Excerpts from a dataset
- Opening Delimiter -

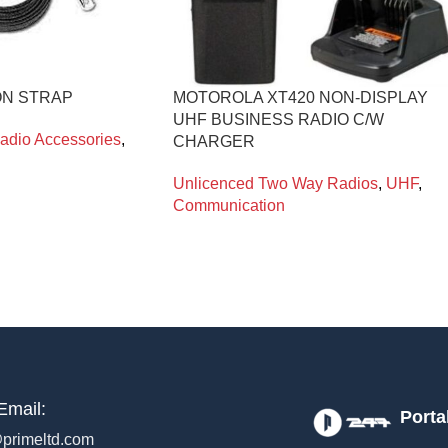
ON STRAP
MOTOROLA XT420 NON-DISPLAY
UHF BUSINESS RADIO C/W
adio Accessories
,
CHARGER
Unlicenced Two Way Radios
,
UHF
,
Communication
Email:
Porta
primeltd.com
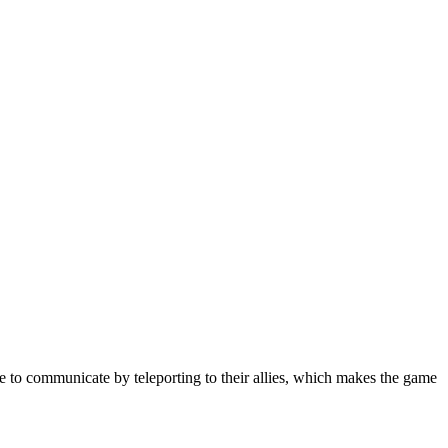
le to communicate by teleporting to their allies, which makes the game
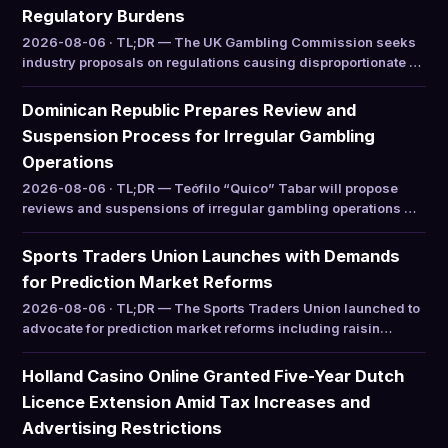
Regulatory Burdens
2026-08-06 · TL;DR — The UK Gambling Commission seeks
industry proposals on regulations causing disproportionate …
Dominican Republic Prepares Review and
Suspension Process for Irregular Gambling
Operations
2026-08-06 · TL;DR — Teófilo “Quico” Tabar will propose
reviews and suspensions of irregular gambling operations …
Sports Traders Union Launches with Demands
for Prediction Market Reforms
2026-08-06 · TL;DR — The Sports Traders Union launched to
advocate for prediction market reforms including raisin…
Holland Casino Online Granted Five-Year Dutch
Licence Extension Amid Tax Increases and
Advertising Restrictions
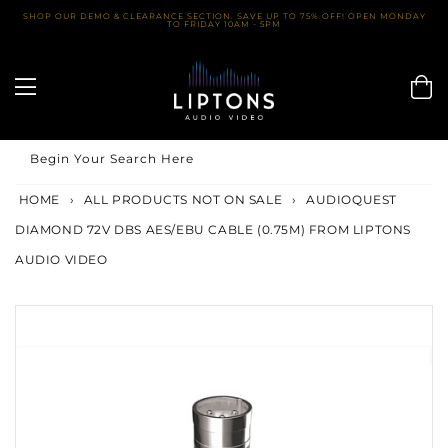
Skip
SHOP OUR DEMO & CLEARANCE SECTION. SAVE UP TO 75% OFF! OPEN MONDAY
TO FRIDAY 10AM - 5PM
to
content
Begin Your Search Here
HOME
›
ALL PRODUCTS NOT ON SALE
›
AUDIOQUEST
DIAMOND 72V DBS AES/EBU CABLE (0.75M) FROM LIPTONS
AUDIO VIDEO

- Closing Delimiter -
- Opening Delimiter -

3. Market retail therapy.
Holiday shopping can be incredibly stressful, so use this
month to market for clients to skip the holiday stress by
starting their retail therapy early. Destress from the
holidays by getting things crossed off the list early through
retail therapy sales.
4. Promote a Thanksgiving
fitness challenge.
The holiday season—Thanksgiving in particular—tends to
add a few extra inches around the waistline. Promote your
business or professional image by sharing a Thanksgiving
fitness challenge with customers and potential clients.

- Closing Delimiter -
- Opening Delimiter -

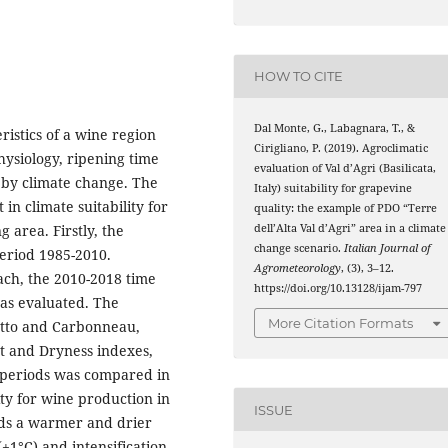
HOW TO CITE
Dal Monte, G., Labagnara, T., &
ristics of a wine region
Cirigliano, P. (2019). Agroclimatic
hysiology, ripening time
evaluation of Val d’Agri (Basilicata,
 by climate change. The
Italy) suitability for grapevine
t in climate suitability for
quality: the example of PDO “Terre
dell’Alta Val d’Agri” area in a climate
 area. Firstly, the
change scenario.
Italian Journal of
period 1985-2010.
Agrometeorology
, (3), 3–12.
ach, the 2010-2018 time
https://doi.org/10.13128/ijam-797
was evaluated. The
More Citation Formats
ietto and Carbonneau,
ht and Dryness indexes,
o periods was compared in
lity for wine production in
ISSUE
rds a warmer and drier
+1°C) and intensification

- Closing Delimiter -

> [Exercise brief]
Only lines containing the word "wine" should appear in the answer, and every such line from the records above must be there.

> [Exercise solution]
ristics of a wine region
lity for wine production in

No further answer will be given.